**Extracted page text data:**

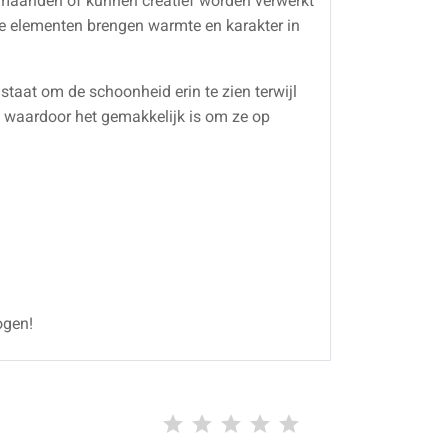
ermaanden of kunnen creatief worden verwerkt
jke elementen brengen warmte en karakter in
 staat om de schoonheid erin te zien terwijl
," waardoor het gemakkelijk is om ze op
ogen!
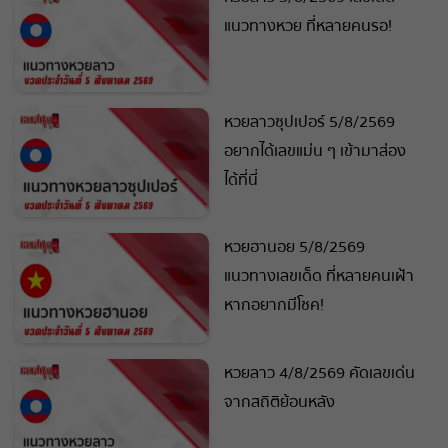
แนวทางหวย ที่หลายคนรอ!
หวยลาวซุปเปอร์ 5/8/2569
อยากได้เลขแม่น ๆ เข้ามาส่อง
ได้ที่นี่
หวยฮานอย 5/8/2569
แนวทางเลขเด็ด ที่หลายคนเฝ้า
หากอยากมีโชค!
หวยลาว 4/8/2569 คัดเลขเด่น
จากสถิติย้อนหลัง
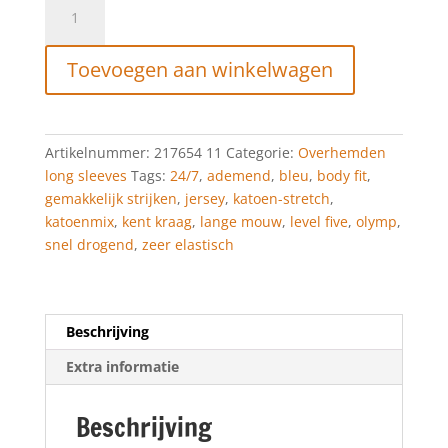
Olymp
Level
Five
Toevoegen aan winkelwagen
24/Seven
Zakelijk
overhemd,
body
Artikelnummer:
217654 11
Categorie:
Overhemden
fit,
long sleeves
Tags:
24/7
,
ademend
,
bleu
,
body fit
,
Kent,
gemakkelijk strijken
,
jersey
,
katoen-stretch
,
Bleu
katoenmix
,
kent kraag
,
lange mouw
,
level five
,
olymp
,
aantal
snel drogend
,
zeer elastisch
Beschrijving
Extra informatie
Beschrijving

**What you have to do:**
Give every entry again word for word; no images belong in the copy.

**Result of the task:**
ermaanden of kunnen creatief worden verwerkt
jke elementen brengen warmte en karakter in
 staat om de schoonheid erin te zien terwijl
," waardoor het gemakkelijk is om ze op
ogen!
แนวทางหวย ที่หลายคนรอ!
หวยลาวซุปเปอร์ 5/8/2569
อยากได้เลขแม่น ๆ เข้ามาส่อง
ได้ที่นี่
หวยฮานอย 5/8/2569
แนวทางเลขเด็ด ที่หลายคนเฝ้า
หากอยากมีโชค!
หวยลาว 4/8/2569 คัดเลขเด่น
จากสถิติย้อนหลัง
Olymp
Level
Five
Toevoegen aan winkelwagen
24/Seven
Zakelijk
overhemd,
body
Artikelnummer:
217654 11
Categorie:
Overhemden
fit,
long sleeves
Tags:
24/7
,
ademend
,
bleu
,
body fit
,
Kent,
gemakkelijk strijken
,
jersey
,
katoen-stretch
,
Bleu
katoenmix
,
kent kraag
,
lange mouw
,
level five
,
olymp
,
aantal
snel drogend
,
zeer elastisch
Beschrijving
Extra informatie
Beschrijving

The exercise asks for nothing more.